**ABOUT THIS TASK:** The entries below contain a stretch that opens with the line containing "Sign out and sign back in to" and closes with the line containing "More on this ..."; set down that stretch exactly, both ends included, and nothing else.

Records from a collection
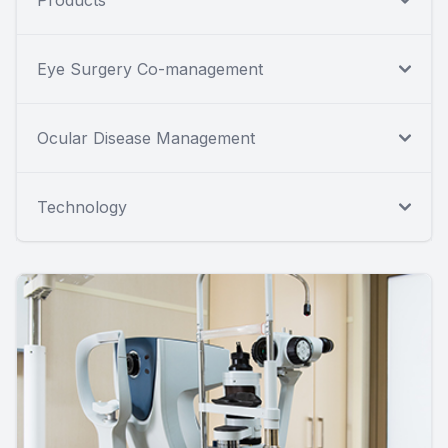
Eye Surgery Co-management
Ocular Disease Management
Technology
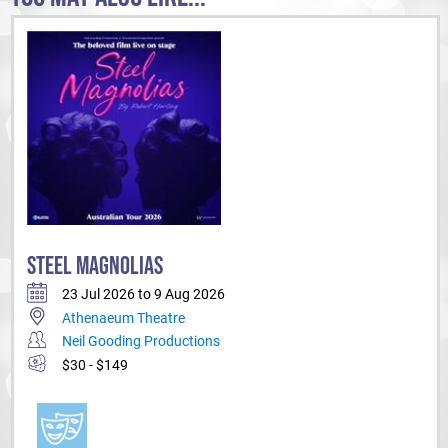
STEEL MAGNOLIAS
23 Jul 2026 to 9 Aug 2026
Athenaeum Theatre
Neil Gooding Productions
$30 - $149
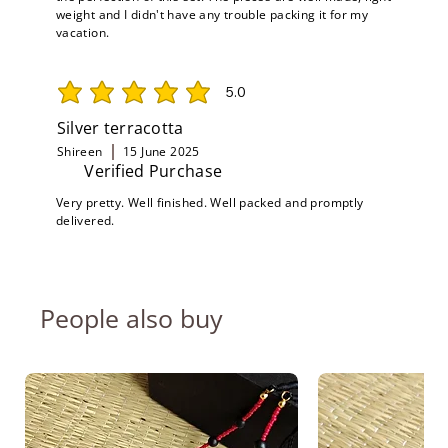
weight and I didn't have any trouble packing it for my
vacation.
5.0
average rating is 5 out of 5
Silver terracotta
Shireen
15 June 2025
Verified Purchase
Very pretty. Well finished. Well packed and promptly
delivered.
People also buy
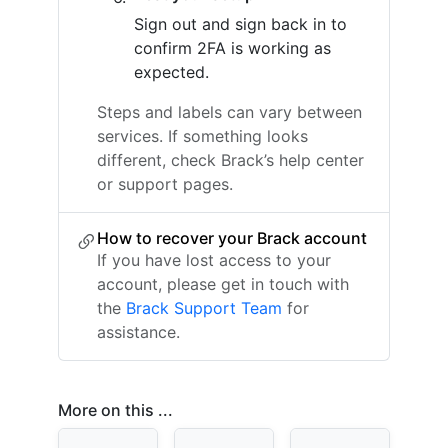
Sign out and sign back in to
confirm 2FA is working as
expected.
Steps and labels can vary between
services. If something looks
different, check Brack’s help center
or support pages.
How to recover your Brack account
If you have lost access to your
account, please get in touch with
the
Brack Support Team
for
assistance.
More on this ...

==

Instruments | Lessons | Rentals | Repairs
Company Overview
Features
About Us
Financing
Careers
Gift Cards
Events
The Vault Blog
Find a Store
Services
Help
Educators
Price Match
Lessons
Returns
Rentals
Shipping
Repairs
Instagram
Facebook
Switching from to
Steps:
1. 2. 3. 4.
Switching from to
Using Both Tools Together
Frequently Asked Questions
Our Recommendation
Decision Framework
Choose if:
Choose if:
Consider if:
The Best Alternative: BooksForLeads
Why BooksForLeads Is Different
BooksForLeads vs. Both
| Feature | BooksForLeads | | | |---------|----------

**OUTPUT OF THE TASK:**
Sign out and sign back in to
confirm 2FA is working as
expected.
Steps and labels can vary between
services. If something looks
different, check Brack’s help center
or support pages.
How to recover your Brack account
If you have lost access to your
account, please get in touch with
the
Brack Support Team
for
assistance.
More on this ...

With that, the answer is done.